# Task description
After reading the data below, copy out every line that contains the word "produkty".

# Records shown
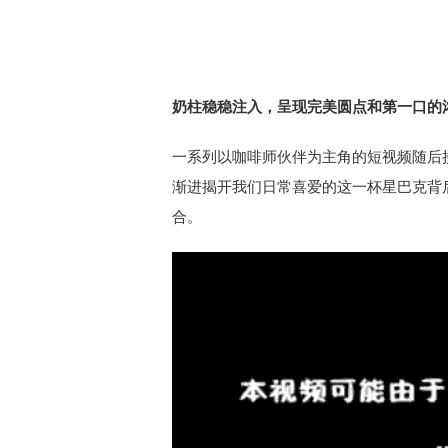
奶柱稳稳注入，呈现完美圆点和第一口的
一系列以咖啡师伙伴为主角的短视频随后
渐进揭开我们日常喜爱的这一杯星巴克背
合。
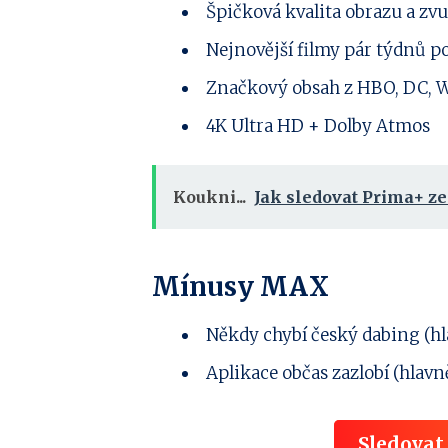
Špičková kvalita obrazu a zv
Nejnovější filmy pár týdnů p
Značkový obsah z HBO, DC, W
4K Ultra HD + Dolby Atmos
Koukni...
Jak sledovat Prima+ z
Mínusy
MAX
Někdy chybí český dabing (h
Aplikace občas zazlobí (hlav
Sledova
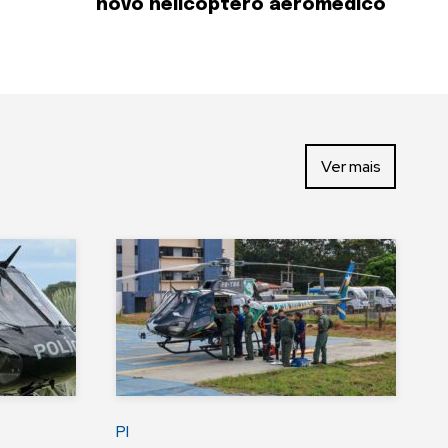
novo helicóptero aeromédico
Ver mais
PI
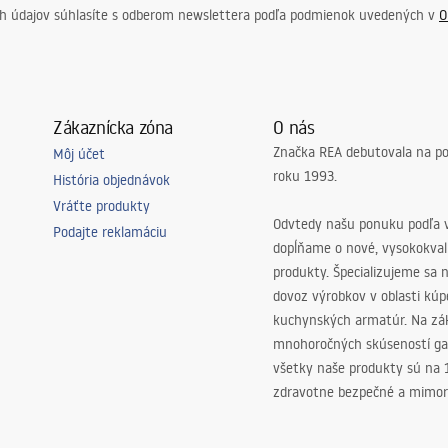
ch údajov súhlasíte s odberom newslettera podľa podmienok uvedených v
O
Zákaznícka zóna
O nás
Značka REA debutovala na p
Môj účet
roku 1993.
História objednávok
Vráťte produkty
Odvtedy našu ponuku podľa v
Podajte reklamáciu
dopĺňame o nové, vysokokva
produkty. Špecializujeme sa 
dovoz výrobkov v oblasti kú
kuchynských armatúr. Na zá
mnohoročných skúseností ga
všetky naše produkty sú na
zdravotne bezpečné a mimor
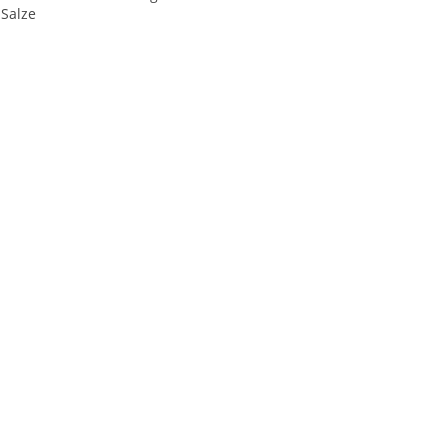
-Salze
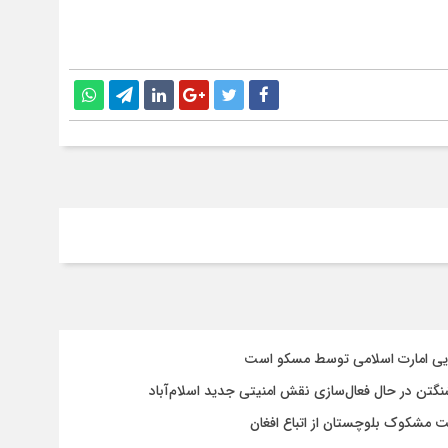
سایی امارت اسلامی توسط مسکو است
شنگتن در حال فعال‌سازی نقش امنیتی جدید اسلام‌آباد
یت مشکوک بلوچستان از اتباع افغان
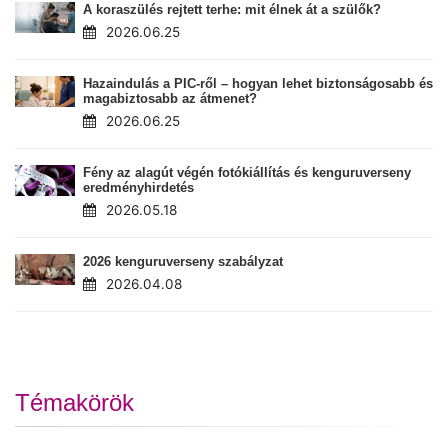
A koraszülés rejtett terhe: mit élnek át a szülők?
2026.06.25
Hazaindulás a PIC-ről – hogyan lehet biztonságosabb és
magabiztosabb az átmenet?
2026.06.25
Fény az alagút végén fotókiállítás és kenguruverseny
eredményhirdetés
2026.05.18
2026 kenguruverseny szabályzat
2026.04.08
Témakörök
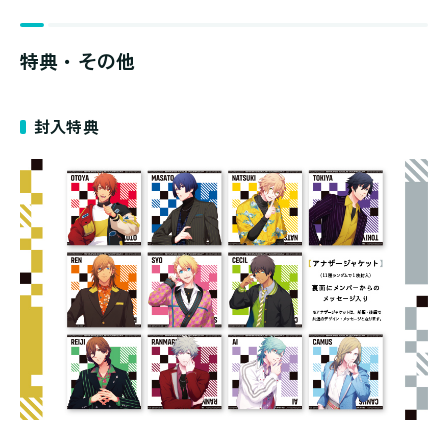
特典・その他
封入特典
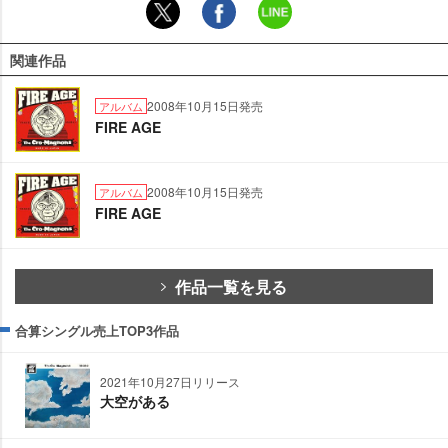
関連作品
2008年10月15日発売
アルバム
FIRE AGE
2008年10月15日発売
アルバム
FIRE AGE
作品一覧を見る
合算シングル売上TOP3作品
2021年10月27日リリース
大空がある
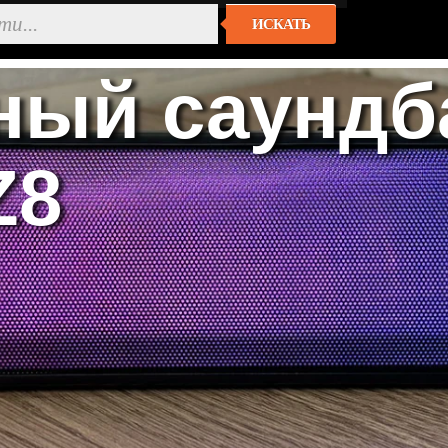
ИСКАТЬ
ный саундб
Z8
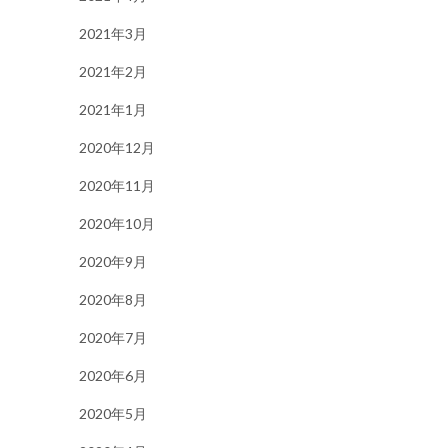
2021年3月
2021年2月
2021年1月
2020年12月
2020年11月
2020年10月
2020年9月
2020年8月
2020年7月
2020年6月
2020年5月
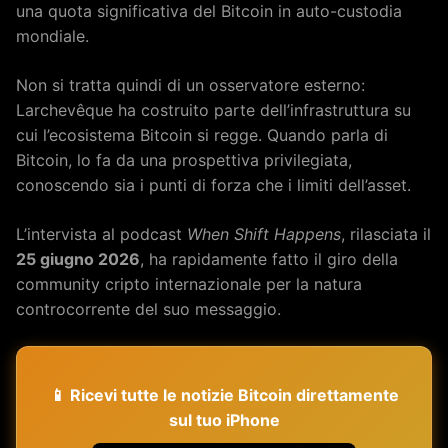
una quota significativa del Bitcoin in auto-custodia
mondiale.
Non si tratta quindi di un osservatore esterno:
Larchevêque ha costruito parte dell’infrastruttura su
cui l’ecosistema Bitcoin si regge. Quando parla di
Bitcoin, lo fa da una prospettiva privilegiata,
conoscendo sia i punti di forza che i limiti dell’asset.
L’intervista al podcast
When Shift Happens
, rilasciata il
25 giugno 2026
, ha rapidamente fatto il giro della
community cripto internazionale per la natura
controcorrente del suo messaggio.
📱 Ricevi tutte le notizie Bitcoin direttamente
sul tuo iPhone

# Written answer
Vráťte produkty
produkty. Špecializujeme sa 
všetky naše produkty sú na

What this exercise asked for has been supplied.